Jules Verne

--Elle passera, cependant!

--Et vous osez dire cela à un homme, qui, pendant vingt ans, a acheté des tabacs!

--Et vous osez soutenir le contraire à un homme qui, pendant trente ans, en a vendu!

--Vingt ans!

--Trente ans!»

Sur cette nouvelle phase de la discussion, les deux contradicteurs s'étaient redressés au même instant. Mais, pendant qu'ils gesticulaient avec vivacité, les bouquins s'échappèrent de leurs lèvres, les tuyaux tombèrent sur le sol. Aussitôt, tous deux de les ramasser, en continuant de se disputer, au point d'en arriver aux personnalités les plus désagréables.

«Décidément, Van Mitten, dit Kéraban, vous êtes bien le plus fieffé têtu que je connaisse!

--Après vous, Kéraban, après vous!

--Moi?

--Vous! s'écria le Hollandais, qui ne se maîtrisait plus. Mais regardez donc la fumée du latakié, qui s'échappe de mes lèvres!

--Et vous, riposta Kéraban, la fumée du tombéki, que je rejette comme un nuage odorant!»

Et tous deux tiraient sur leurs bouts d'ambre à en perdre haleine! Et tous deux s'envoyaient cette fumée au visage!

«Mais sentez donc, disait l'un, l'odeur de mon tabac!

--Sentez donc, répétait l'autre, l'odeur du mien!--Je vous forcerai bien d'avouer, dit enfin Van Mitten, qu'en fait de tabac, vous n'y connaissez rien!

--Et vous, répliqua Kéraban, que vous êtes au-dessous du dernier des fumeurs!»

Tous deux parlèrent si haut alors, sous l'impression de la colère, qu'on les entendait du dehors Très certainement, ils en étaient arrivés à ce point que de grosses injures allaient éclater entre eux, comme des obus sur un champ de bataille....

Mais, à ce moment, Ahmet parut. Bruno et Nizib, attirés par le bruit, le suivaient.

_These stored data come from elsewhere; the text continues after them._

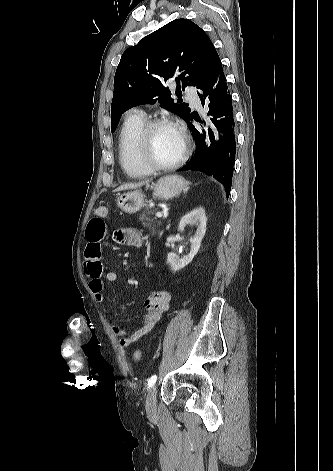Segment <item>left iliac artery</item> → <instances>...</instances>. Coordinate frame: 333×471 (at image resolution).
<instances>
[{
    "mask_svg": "<svg viewBox=\"0 0 333 471\" xmlns=\"http://www.w3.org/2000/svg\"><path fill=\"white\" fill-rule=\"evenodd\" d=\"M157 380V375H153L148 379V388H151Z\"/></svg>",
    "mask_w": 333,
    "mask_h": 471,
    "instance_id": "44dca946",
    "label": "left iliac artery"
}]
</instances>
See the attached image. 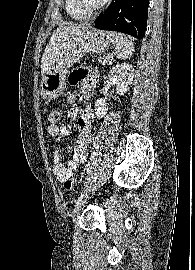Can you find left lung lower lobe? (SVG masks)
Instances as JSON below:
<instances>
[{
    "instance_id": "obj_1",
    "label": "left lung lower lobe",
    "mask_w": 195,
    "mask_h": 270,
    "mask_svg": "<svg viewBox=\"0 0 195 270\" xmlns=\"http://www.w3.org/2000/svg\"><path fill=\"white\" fill-rule=\"evenodd\" d=\"M149 0H113L100 15L95 26L101 30L129 34L143 38L147 26Z\"/></svg>"
}]
</instances>
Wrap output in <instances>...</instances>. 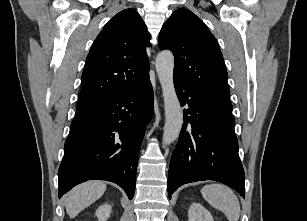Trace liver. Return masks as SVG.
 <instances>
[{"label":"liver","instance_id":"obj_1","mask_svg":"<svg viewBox=\"0 0 307 221\" xmlns=\"http://www.w3.org/2000/svg\"><path fill=\"white\" fill-rule=\"evenodd\" d=\"M102 181H88L74 187L65 197V208L70 218H75L82 210L98 200L105 192Z\"/></svg>","mask_w":307,"mask_h":221}]
</instances>
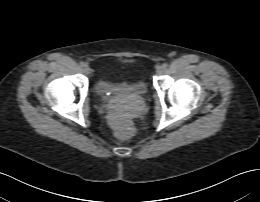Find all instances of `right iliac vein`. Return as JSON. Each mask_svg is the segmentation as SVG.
Here are the masks:
<instances>
[{
	"mask_svg": "<svg viewBox=\"0 0 260 202\" xmlns=\"http://www.w3.org/2000/svg\"><path fill=\"white\" fill-rule=\"evenodd\" d=\"M83 71H84L85 74H90L91 69H90L89 66L85 65V66L83 67Z\"/></svg>",
	"mask_w": 260,
	"mask_h": 202,
	"instance_id": "obj_1",
	"label": "right iliac vein"
}]
</instances>
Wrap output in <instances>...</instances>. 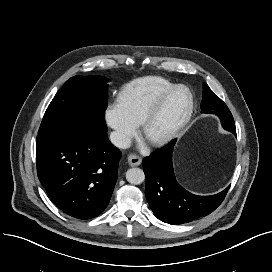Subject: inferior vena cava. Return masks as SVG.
I'll return each instance as SVG.
<instances>
[{"label":"inferior vena cava","mask_w":272,"mask_h":272,"mask_svg":"<svg viewBox=\"0 0 272 272\" xmlns=\"http://www.w3.org/2000/svg\"><path fill=\"white\" fill-rule=\"evenodd\" d=\"M110 141L118 148L126 149L131 145V139L124 133L113 131L110 134Z\"/></svg>","instance_id":"inferior-vena-cava-1"}]
</instances>
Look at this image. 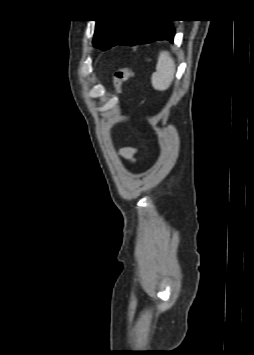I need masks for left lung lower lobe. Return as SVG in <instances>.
I'll return each mask as SVG.
<instances>
[{"instance_id":"0a47b994","label":"left lung lower lobe","mask_w":254,"mask_h":355,"mask_svg":"<svg viewBox=\"0 0 254 355\" xmlns=\"http://www.w3.org/2000/svg\"><path fill=\"white\" fill-rule=\"evenodd\" d=\"M175 29L171 20L162 19H132L130 20L121 35L113 45L139 43H152L161 40L173 41Z\"/></svg>"}]
</instances>
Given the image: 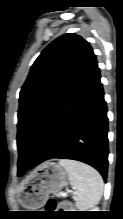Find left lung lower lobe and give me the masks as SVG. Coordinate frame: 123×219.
Wrapping results in <instances>:
<instances>
[{
    "mask_svg": "<svg viewBox=\"0 0 123 219\" xmlns=\"http://www.w3.org/2000/svg\"><path fill=\"white\" fill-rule=\"evenodd\" d=\"M100 78L95 61L58 108L27 169L52 158L73 159L94 167L106 179L108 118Z\"/></svg>",
    "mask_w": 123,
    "mask_h": 219,
    "instance_id": "obj_1",
    "label": "left lung lower lobe"
}]
</instances>
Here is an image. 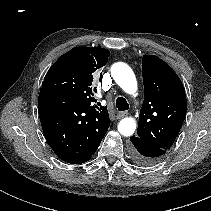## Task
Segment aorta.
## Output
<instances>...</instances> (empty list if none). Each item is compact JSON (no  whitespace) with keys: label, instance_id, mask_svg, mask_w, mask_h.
<instances>
[{"label":"aorta","instance_id":"aorta-1","mask_svg":"<svg viewBox=\"0 0 211 211\" xmlns=\"http://www.w3.org/2000/svg\"><path fill=\"white\" fill-rule=\"evenodd\" d=\"M111 75L115 82L127 93L133 94L137 90V81L132 69L125 63H115L111 67ZM136 129V121L132 117L122 119L118 124V131L123 136H131Z\"/></svg>","mask_w":211,"mask_h":211}]
</instances>
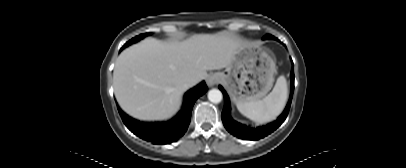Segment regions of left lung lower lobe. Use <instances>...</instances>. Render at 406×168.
<instances>
[{
    "mask_svg": "<svg viewBox=\"0 0 406 168\" xmlns=\"http://www.w3.org/2000/svg\"><path fill=\"white\" fill-rule=\"evenodd\" d=\"M219 89L223 92V95H224V109L222 111L221 118H222L223 124H224L225 128L228 130V132H230L234 136H237L240 139L258 140V139H261V138L269 135L270 133H272L286 119V117L289 113V109H290L291 102H292L293 91H294V70L292 69V72H291V94H290V98H289V101H288V104H287L285 110L277 118V120L275 122L270 123L268 125H264L262 127H257L256 129H252L249 126L240 124L232 119V117L230 115L229 97L221 86H219Z\"/></svg>",
    "mask_w": 406,
    "mask_h": 168,
    "instance_id": "1",
    "label": "left lung lower lobe"
}]
</instances>
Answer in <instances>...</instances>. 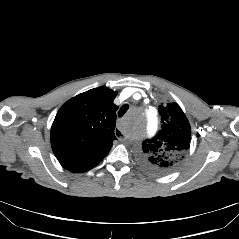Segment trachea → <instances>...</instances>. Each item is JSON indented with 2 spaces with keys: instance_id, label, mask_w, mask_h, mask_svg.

Tous trois s'arrêtèrent sur le seuil de la gloriette.

«Tiens! s'écria Ahmet, en éclatant de rire, mon oncle Kéraban qui fume le narghilé de monsieur Van Mitten, et monsieur Van Mitten qui fume le narghilé de mon oncle Kéraban!»

Et Nizib et Bruno de faire chorus.

En effet, en ramassant leurs bouquins, les deux disputeurs s'étaient trompés et avaient pris le tuyau l'un de l'autre, ce qui faisait que, sans s'en apercevoir, et tout en continuant à proclamer les qualités supérieures de leurs tabacs de prédilection, Kéraban fumait du latakié, pendant que Van Mitten fumait du tombéki!

En vérité, ils ne purent s'empêcher de rire, et, finalement, ils se donnèrent la main de bon coeur, comme deux amis, dont aucune discussion, même sur un sujet aussi grave, ne pouvait altérer l'amitié.

«Les chevaux sont à la chaise, dit alors Ahmet. Nous n'avons plus qu'à partir!

--Partons donc!» répondit Kéraban.

Van Mitten et lui remirent à Bruno et à Nizib les deux narghilés, qui avaient failli se transformer en engins de guerre, et tous eurent bientôt repris place dans leur voiture de voyage.

Mais en y montant, Kéraban ne put s'empêcher de dire tout bas à son ami:

«Puisque vous y avez goûté, Van Mitten, avouez maintenant que le tombéki est bien supérieur au latakié!

--J'aime mieux l'avouer! répondit le Hollandais, qui s'en voulait d'avoir osé tenir tête à son ami.

--Merci, ami Van Mitten, répondit Kéraban, ému par tant de condescendance, voila un aveu que je n'oublierai jamais!»

Et tous deux cimentèrent par une vigoureuse poignée de main un nouveau pacte d'amitié qui ne devait jamais se rompre.

Cependant, la chaise, emportée au galop de son attelage, roulait avec rapidité sur la route du littoral.

A huit heures du soir, la frontière de l'Abkasie était atteinte, et les voyageurs y faisaient halte au relais de poste, où ils dormirent jusqu'au lendemain matin.

XVII

DANS LEQUEL IL ARRIVE UNE AVENTURE DES PLUS GRAVES, QUI TERMINE LA PREMIÈRE PARTIE DE CETTE HISTOIRE.

L'Abkasie est une province à part, au milieu de la région caucasienne, dans laquelle le régime civil n'a pas encore été introduit et qui ne relève que du régime militaire. Elle a pour limite au sud le fleuve Ingour, dont les eaux forment la lisière de la Mingrélie, l'une des principales divisions du gouvernement de Koutaïs.